Structured data format (sdata)

Design goals

open data format for open science projects
self describing data
flexible data structure layout
- hierarchical data structure (nesting groups, dictionaries)
- (posix path syntax support?)
extendable data structure
- data format versions
platform independent
simple object model
support of standard metadata formats (key/value, ...)
support of standard dataset formats (hdf5, netcdf, csv, ...)
support of standard dataset types (datacubes, tables, series, ...)
support of physical units (conversion of units)
transparent, optional data compression (zlib, blosc, ...)
support of (de-)serialization of every dataset type (group, data, metadata)
easy defineable (project) standards, e.g. for a uniaxial tension test (UT)
(optional data encryption (gpg, ...))
change management support?
Enable use of data structures from existing tensor libraries transparently
(single writer/ multiple reader (swmr) support)
(nested data support)

Quickstart

import pandas as pd
from sdata.sclass.dataframe import DataFrame

df = pd.DataFrame({"force": [1.0, 2.0, 3.0]})
data = DataFrame(df=df, name="specimen_01", description="a tension test")
data.metadata.add("max_force", 12.5, unit="kN", dtype="float",
                  description="max force", ontology="bfo:Quality")

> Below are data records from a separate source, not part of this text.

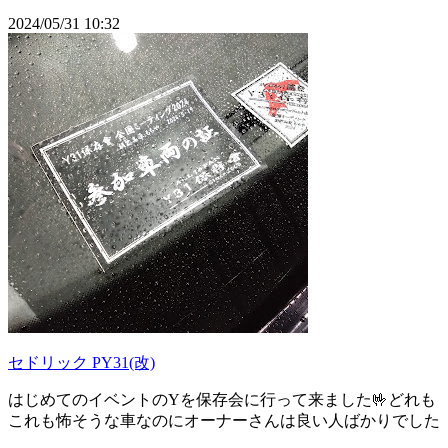
2024/05/31 10:32
セドリック PY31(改)
はじめてのイベントのYを保存会に行って来ました🤟どれも
これも怖そうな車なのにオーナーさんは良い人ばかりでした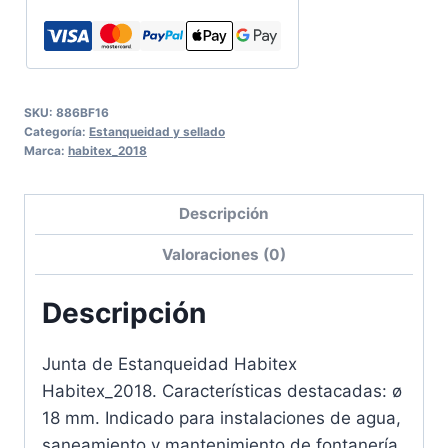
SKU:
886BF16
Categoría:
Estanqueidad y sellado
Marca:
habitex_2018
Descripción
Valoraciones (0)
Descripción
Junta de Estanqueidad Habitex
Habitex_2018. Características destacadas: ø
18 mm. Indicado para instalaciones de agua,
saneamiento y mantenimiento de fontanería.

print(data.metadata.df[["value", "unit", "dtype", "ontology"]])

                                          value unit  dtype     ontology
key
_sdata_name                         specimen_01    -    str
_sdata_sname    DataFrame__specimen_01__3003...    -    str
...
max_force                                  12.5   kN  float  bfo:Quality

Every object has a deterministic, content-addressable identity (SUUID), a set of reserved _sdata_* attributes (name, sname, suuid, class, ctime, parent, project, topology class) and freely extensible, fully-described user attributes.

Machine-readable metadata (JSON-LD / Linked Data)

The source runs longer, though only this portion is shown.